— WORK ITEM —
Your task is to retype, exactly and with nothing else, every line from the one containing "baños más limpios, ordenados, cómodos y" to the end of the listing.

--------------------

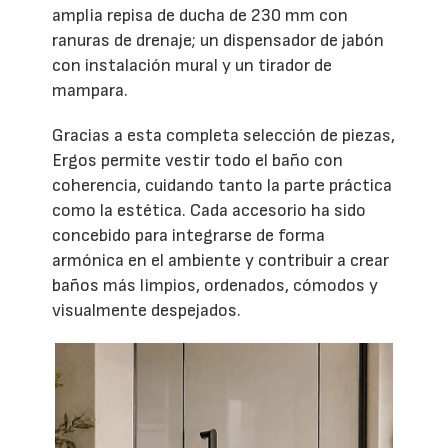
amplia repisa de ducha de 230 mm con
ranuras de drenaje; un dispensador de jabón
con instalación mural y un tirador de
mampara.
Gracias a esta completa selección de piezas,
Ergos permite vestir todo el baño con
coherencia, cuidando tanto la parte práctica
como la estética. Cada accesorio ha sido
concebido para integrarse de forma
armónica en el ambiente y contribuir a crear
baños más limpios, ordenados, cómodos y
visualmente despejados.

--------------------

— EXERCISE OUTPUT —
baños más limpios, ordenados, cómodos y
visualmente despejados.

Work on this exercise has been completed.